WHAT THIS TASK INVOLVES.
Taking only the lines of the data below from the line with "Budget:TBD to TBD" to the line with "GEDExamHire.com", ends included, write them out exactly and without pictures.

RECORDED DATA.
▼▼▼
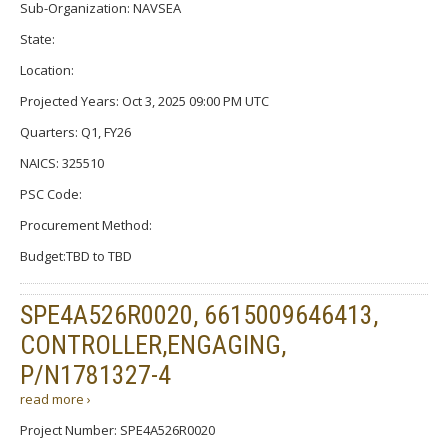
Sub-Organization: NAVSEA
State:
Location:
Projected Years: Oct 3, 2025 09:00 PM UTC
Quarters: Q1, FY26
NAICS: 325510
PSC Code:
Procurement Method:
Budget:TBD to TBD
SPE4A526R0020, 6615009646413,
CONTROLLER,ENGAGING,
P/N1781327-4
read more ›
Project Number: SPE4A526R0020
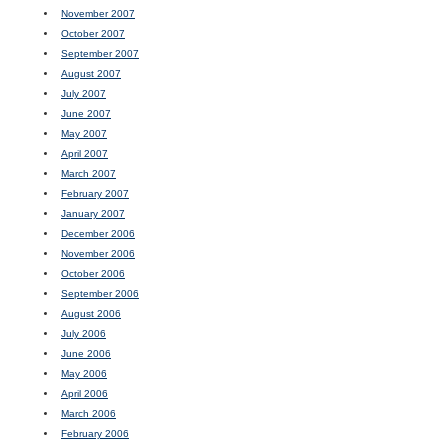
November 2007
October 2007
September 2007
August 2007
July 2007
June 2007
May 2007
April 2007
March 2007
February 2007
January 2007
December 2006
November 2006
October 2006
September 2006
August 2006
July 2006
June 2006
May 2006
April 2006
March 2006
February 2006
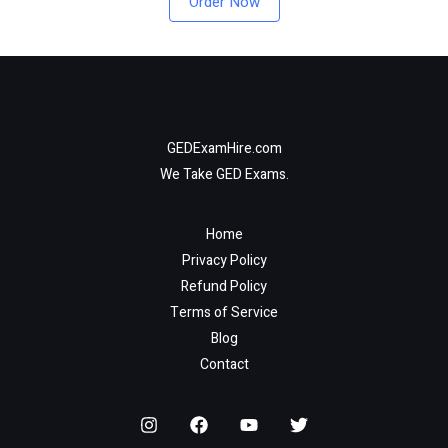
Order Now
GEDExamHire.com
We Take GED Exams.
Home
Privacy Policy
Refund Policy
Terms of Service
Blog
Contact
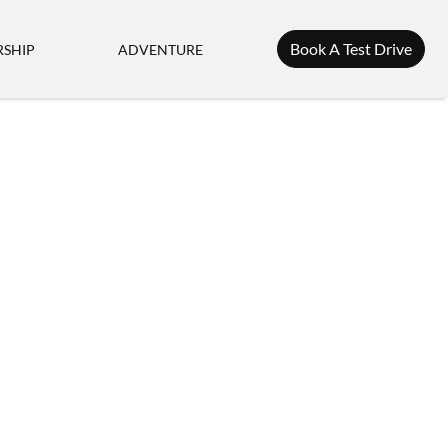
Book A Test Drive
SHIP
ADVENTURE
▲▲▲
▼▼▼
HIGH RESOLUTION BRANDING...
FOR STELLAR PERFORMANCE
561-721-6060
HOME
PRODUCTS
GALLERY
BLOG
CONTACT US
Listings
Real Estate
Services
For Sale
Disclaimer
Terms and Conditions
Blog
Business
▲▲▲
RESULT FOR THIS EXERCISE.
Budget:TBD to TBD
SPE4A526R0020, 6615009646413,
CONTROLLER,ENGAGING,
P/N1781327-4
read more ›
Project Number: SPE4A526R0020
November 2007
October 2007
September 2007
August 2007
July 2007
June 2007
May 2007
April 2007
March 2007
February 2007
January 2007
December 2006
November 2006
October 2006
September 2006
August 2006
July 2006
June 2006
May 2006
April 2006
March 2006
February 2006
Order Now
GEDExamHire.com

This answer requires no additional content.